Thx again - I will try to go though this step by step. Hopefully I can achieve the things I want. And I hope that editor stuff wont be necessary anymore in the future ^^ - When Im done with the stuff and still cant get it to work I’m going to come back here for more questions ^^
Okay, I read through the tutorials and created a sitemap. I successfully added an “item” representing my bedroom tv. This item does appear on the classic UI and can be switched on and off. Activating the switch triggers the broadlink to send an IR command which turns on the tv. So far so good. Alexa does recognize that item and I can turn it on and off by telling her so. This is how it looks:
This does work - BUT:
Now I have the same problem as before! I don’t want to treat every command to the TV as a single device! I dont want to say “Turn mute bedroom TV on”. I want to create the bedroom TV as a “thing” with different input channels for Alexa to recognize. Like:
thing: Bedroom TV
input: On / Off (execute onoff.py)
input: Mute (execute mute.py)
input channel up (execute channelup.py)
Then I say: “Alexa, turn Bedroom TV on” or “Alexa, Mute Bedroom TV” or “Alexa, Bedroom TV channel up”
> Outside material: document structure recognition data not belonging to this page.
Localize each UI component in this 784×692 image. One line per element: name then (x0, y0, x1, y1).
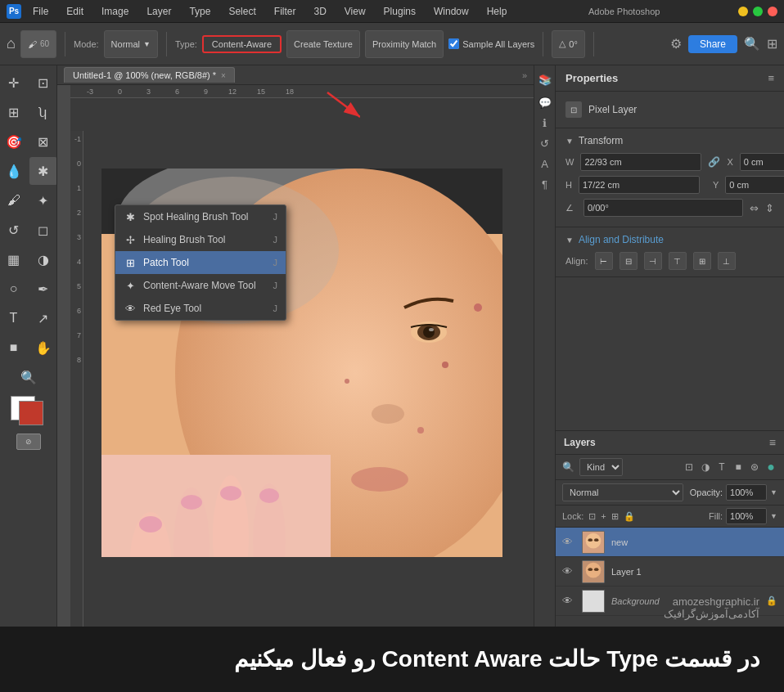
marquee-tool[interactable]: ⊞ (0, 98, 28, 126)
filter-shape-icon[interactable]: ■ (732, 461, 745, 474)
menu-help[interactable]: Help (484, 4, 511, 19)
layer-item-new[interactable]: 👁 new (556, 528, 784, 557)
hand-tool[interactable]: ✋ (29, 334, 57, 362)
sample-all-layers-checkbox[interactable]: Sample All Layers (448, 38, 534, 49)
artboard-tool[interactable]: ⊡ (29, 69, 57, 97)
move-tool[interactable]: ✛ (0, 69, 28, 97)
filter-adjust-icon[interactable]: ◑ (699, 461, 712, 474)
opacity-input[interactable] (726, 484, 767, 501)
filter-pixel-icon[interactable]: ⊡ (683, 461, 696, 474)
patch-tool-item[interactable]: ⊞ Patch Tool J (115, 251, 286, 274)
pen-tool[interactable]: ✒ (29, 275, 57, 303)
brush-tool-btn[interactable]: 🖌 60 (20, 30, 56, 58)
document-tab[interactable]: Untitled-1 @ 100% (new, RGB/8#) * × (64, 67, 235, 83)
type-content-aware-btn[interactable]: Content-Aware (202, 35, 282, 53)
quick-mask-icon[interactable]: ⊘ (16, 434, 41, 450)
paragraph-icon[interactable]: ¶ (542, 178, 547, 191)
eraser-tool[interactable]: ◻ (29, 216, 57, 244)
height-input[interactable] (579, 176, 700, 194)
spot-healing-item[interactable]: ✱ Spot Healing Brush Tool J (115, 205, 286, 228)
flip-v-icon[interactable]: ⇕ (765, 202, 774, 214)
flip-h-icon[interactable]: ⇔ (750, 202, 759, 214)
align-center-h-btn[interactable]: ⊟ (620, 252, 638, 270)
quick-select-tool[interactable]: 🎯 (0, 128, 28, 155)
collapse-panel-icon[interactable]: » (522, 70, 527, 80)
link-icon[interactable]: 🔗 (708, 155, 720, 169)
menu-layer[interactable]: Layer (143, 4, 174, 19)
menu-file[interactable]: File (29, 4, 52, 19)
layer-item-layer1[interactable]: 👁 Layer 1 (556, 557, 784, 586)
shape-tool[interactable]: ■ (0, 334, 28, 362)
eye-background-icon[interactable]: 👁 (562, 595, 575, 607)
align-top-btn[interactable]: ⊤ (669, 252, 687, 270)
blur-tool[interactable]: ◑ (29, 245, 57, 273)
home-icon[interactable]: ⌂ (7, 35, 16, 52)
fill-arrow[interactable]: ▼ (770, 512, 777, 520)
path-select-tool[interactable]: ↗ (29, 304, 57, 332)
learn-icon[interactable]: 📚 (536, 70, 554, 88)
heal-tool[interactable]: ✱ (29, 157, 57, 185)
zoom-tool[interactable]: 🔍 (15, 363, 43, 391)
menu-plugins[interactable]: Plugins (381, 4, 419, 19)
kind-select[interactable]: Kind (579, 458, 623, 476)
arrange-icon[interactable]: ⊞ (767, 36, 777, 52)
color-swatches[interactable] (6, 396, 52, 429)
layers-menu-icon[interactable]: ≡ (769, 436, 776, 449)
angle-input[interactable] (583, 199, 743, 217)
content-aware-move-item[interactable]: ✦ Content-Aware Move Tool J (115, 274, 286, 297)
blend-mode-select[interactable]: Normal (562, 483, 683, 501)
sample-all-layers-input[interactable] (448, 38, 459, 49)
menu-3d[interactable]: 3D (310, 4, 329, 19)
info-icon[interactable]: ℹ (543, 117, 547, 129)
search-icon[interactable]: 🔍 (744, 36, 760, 52)
proximity-match-btn[interactable]: Proximity Match (365, 30, 444, 58)
maximize-button[interactable] (753, 7, 763, 16)
properties-menu-icon[interactable]: ≡ (768, 72, 774, 84)
align-right-btn[interactable]: ⊣ (644, 252, 662, 270)
align-left-btn[interactable]: ⊢ (595, 252, 613, 270)
filter-type-icon[interactable]: T (715, 461, 728, 474)
eye-layer1-icon[interactable]: 👁 (562, 565, 575, 577)
red-eye-item[interactable]: 👁 Red Eye Tool J (115, 297, 286, 320)
width-input[interactable] (580, 153, 701, 171)
align-center-v-btn[interactable]: ⊞ (693, 252, 711, 270)
crop-tool[interactable]: ⊠ (29, 128, 57, 155)
brush-tool[interactable]: 🖌 (0, 186, 28, 214)
type-tool[interactable]: T (0, 304, 28, 332)
healing-brush-item[interactable]: ✢ Healing Brush Tool J (115, 228, 286, 251)
menu-image[interactable]: Image (98, 4, 132, 19)
comment-icon[interactable]: 💬 (538, 97, 552, 109)
angle-btn[interactable]: △ 0° (552, 30, 585, 58)
canvas-container[interactable]: -1 0 1 2 3 4 5 6 7 8 (70, 98, 534, 627)
history-icon[interactable]: ↺ (540, 137, 549, 150)
align-bottom-btn[interactable]: ⊥ (718, 252, 736, 270)
filter-smart-icon[interactable]: ⊛ (748, 461, 761, 474)
eye-new-icon[interactable]: 👁 (562, 536, 575, 548)
settings-icon[interactable]: ⚙ (670, 36, 682, 52)
menu-filter[interactable]: Filter (271, 4, 300, 19)
lock-all-icon[interactable]: 🔒 (624, 511, 635, 522)
menu-view[interactable]: View (341, 4, 369, 19)
tab-close-btn[interactable]: × (221, 71, 226, 80)
filter-dot-icon[interactable]: ● (764, 461, 777, 474)
minimize-button[interactable] (738, 7, 748, 16)
x-input[interactable] (740, 153, 784, 171)
lock-pixels-icon[interactable]: ⊡ (588, 511, 596, 522)
character-icon[interactable]: A (541, 158, 548, 170)
create-texture-btn[interactable]: Create Texture (286, 30, 360, 58)
lock-pos-icon[interactable]: + (601, 511, 606, 521)
dodge-tool[interactable]: ○ (0, 275, 28, 303)
lock-artboard-icon[interactable]: ⊞ (611, 511, 619, 522)
close-button[interactable] (768, 7, 777, 16)
history-brush-tool[interactable]: ↺ (0, 216, 28, 244)
menu-edit[interactable]: Edit (63, 4, 87, 19)
transform-header[interactable]: ▼ Transform (565, 135, 774, 146)
y-input[interactable] (725, 176, 784, 194)
share-button[interactable]: Share (688, 35, 737, 53)
menu-select[interactable]: Select (225, 4, 259, 19)
menu-type[interactable]: Type (186, 4, 214, 19)
opacity-arrow[interactable]: ▼ (770, 488, 777, 497)
align-header[interactable]: ▼ Align and Distribute (565, 234, 774, 245)
fill-input[interactable] (726, 508, 767, 524)
mode-select[interactable]: Normal ▼ (104, 30, 158, 58)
I wrote a long reply on this at some point but can’t find it. The tl;dr is basically you cannot create your own Things. Things are “owned” by the individual bindings. This means a Thing can only associate with one binding. That one binding dictates what Channels a Think has and the format for defining the Thing.
That being said, you are not even using Things so the above discussion is kind of irrelevant.
I know nothing of Alexa integration. Is there a way to receive a String from Alexa and use a Rule to parse that String and issue the right command? If not I think you can’t get there from here.